Sunday, February 9, 2020

More Uncanny “Orchestral” Sounds from Fujii

courtesy of Braithwaite & Katz Communications

The latest album to be released by Satoko Fujii on her Libra Records label is a new recording by the Satoko Fujii New York Orchestra entitled Entity. As usual, Amazon.com seems to be unaware of this release, but CDs can currently be purchased through a Discogs Web page. My last encounter with this ensemble took place at the end of 2017 with the release of the album Fukushima.

Changes in personnel between these two releases have been minimal. Alto saxophonist Oscar Noriega is now joined by Briggan Krauss. The rest of the saxophone section remains unchanged: Ellery Eskelin and Tony Malaby on tenor and Andy Laster on baritone. The trumpet section of Dave Ballou, Herb Robertson, and Natsuki Tamura remains unchanged; but this time there are only two (rather than three) trombonists, Joe Fiedler, and Curtis Hasselbring. The rhythm section still consists of  Nels Cline on guitar, Stomu Takeishi on bass, and Ches Smith on drums.

The album Fukushima was clearly named after the catastrophic accident at a Japanese nuclear reactor. When I wrote about the album, I observed that the sorts of sonorities one associated with the instruments in the ensemble tended to be not just unfamiliar but downright alien. I suggested that the proximity of Tokyo to Fukushima was almost too frightening to contemplate and that Fujii’s album was her way of dealing with the horror of the experience.

In that context Entity is a far more abstract offering. Nevertheless, Fujii is still using her particular blend of instruments to explore unfamiliar sonorities.
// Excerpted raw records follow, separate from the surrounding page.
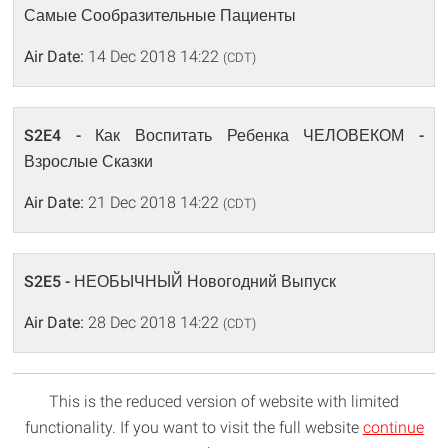
Самые Сообразительные Пациенты
Air Date:
14 Dec 2018 14:22
(CDT)
S2E4 - Как Воспитать Ребенка ЧЕЛОВЕКОМ -
Взрослые Сказки
Air Date:
21 Dec 2018 14:22
(CDT)
S2E5 - НЕОБЫЧНЫЙ Новогодний Выпуск
Air Date:
28 Dec 2018 14:22
(CDT)
This is the reduced version of website with limited
functionality. If you want to visit the full website
continue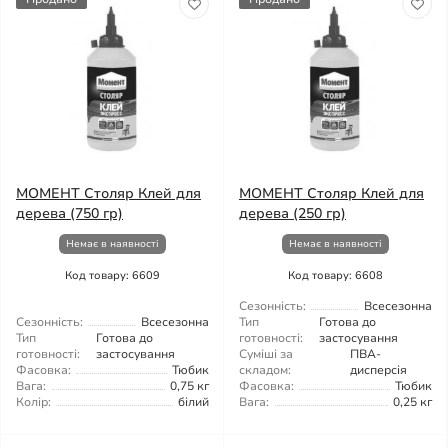
МОМЕНТ Столяр Клей для
МОМЕНТ Столяр Клей для
дерева (750 гр)
дерева (250 гр)
Немає в наявності
Немає в наявності
Код товару: 6609
Код товару: 6608
Сезонність:
Всесезонна
Сезонність:
Всесезонна
Тип
Готова до
Тип
Готова до
готовності:
застосування
готовності:
застосування
Суміші за
ПВА-
Фасовка:
Тюбик
складом:
дисперсія
Вага:
0,75 кг
Фасовка:
Тюбик
Колір:
білий
Вага:
0,25 кг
This time she seems to be making her own contributions to those sonorities by playing a synthesizer in addition to leading the ensemble through different phases of improvisation. (Fujii credits Butch Morris and his Conduction approach to directing free improvisation as a point of reference.) Thus far I have not managed to home in on the relationships between the sonorities on this recording and the titles of the individual tracks on which they emerge; but that just means that, like the Fukushima album, this is not just-sit-back-and-listen music.

By now regular readers probably know that I am easily “hooked” into following Fujii’s innovations. To be fair, however, the same can be said of the ways in which I approach listening to Cecil Taylor or the Art Ensemble of Chicago. Listening does not have to be confined to identifying familiar themes and learning new ones. Sometimes it involves a process of acclimating to unfamiliar sounds. Suffice it to say that I came away from Entity feeling as if I was revisiting some of my points of reference on the Fukushima album. That serves as sufficient grounds for spending more time listening to Entity!